Of course, Aunt no longer crept at night into the storeroom to steal the eggs for Victor. It had only taken three days for the packing foreman to observe that random eggs had disappeared, and that they disappeared at night.
‘You think they’re hatching into bats?’ he asked. ‘Or are we being robbed?’
He and the watchman found the loosened board and set a trap. They sat on stools behind the entry board with sticks upon their laps. They shared a bottle of aqua vitae, and suppered silently on pork and bread. One dozed while one kept watch.
At midnight Aunt arrived, a little slowed and fortified by drink. She had no appetite for foraging amongst the oval ghosts. But it was easy money, and Dip was far too tall and dandified to forage for himself. They’d been amazed how much their little Vic had earned on his first day. He’d made enough to win himself not-quite-a-hug from Dip. It was not enough to buy good clothes or meals in restaurants. There was enough, though, turned out from his trouser pockets (the country phrase, again), ‘to oil their throats and grease their bums’.
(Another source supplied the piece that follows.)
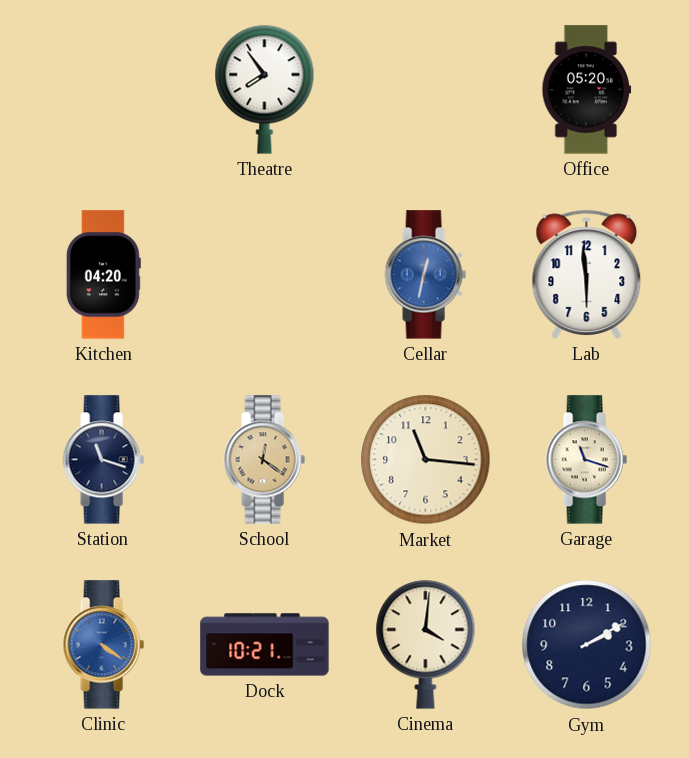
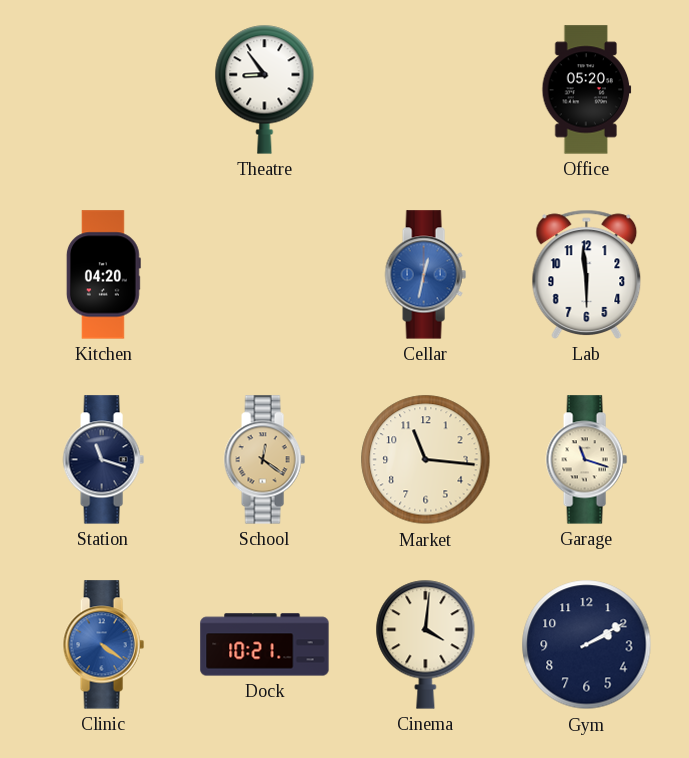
Theatre: 7:54 -> 8:54
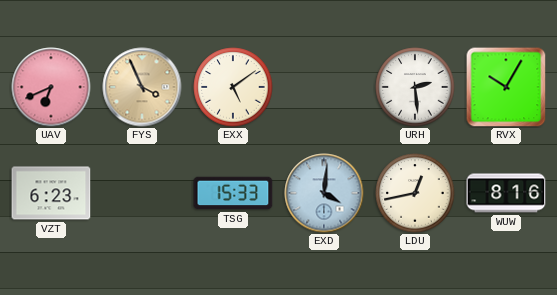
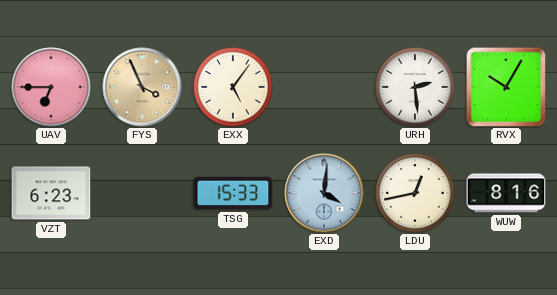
UAV: 6:41 -> 6:45
EXX: 5:09 -> 5:06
Aunt was too hurried to remove her hat. Her battered cloche, much loved, cleaved to her head as tightly as an acorn cup. Dip signalled that the lane was clear. Aunt freed the loose board with her foot and pushed her hat and head straight through the gap. The packing foreman, full of self-esteem and pork, woke up in time to see the watchman’s stick make contact with the straw. Aunt’s hat fell off, but — good friend that it was — it broke the blow. Her head went back into the town. She tore her chin on wood. She stood. She ran. Though she could have just as safely strolled away. The loose board was too narrow. The foreman and the watchman were twice Aunt’s size and had to satisfy themselves with that one battered trophy, that old straw cloche, that disembodied gaiety.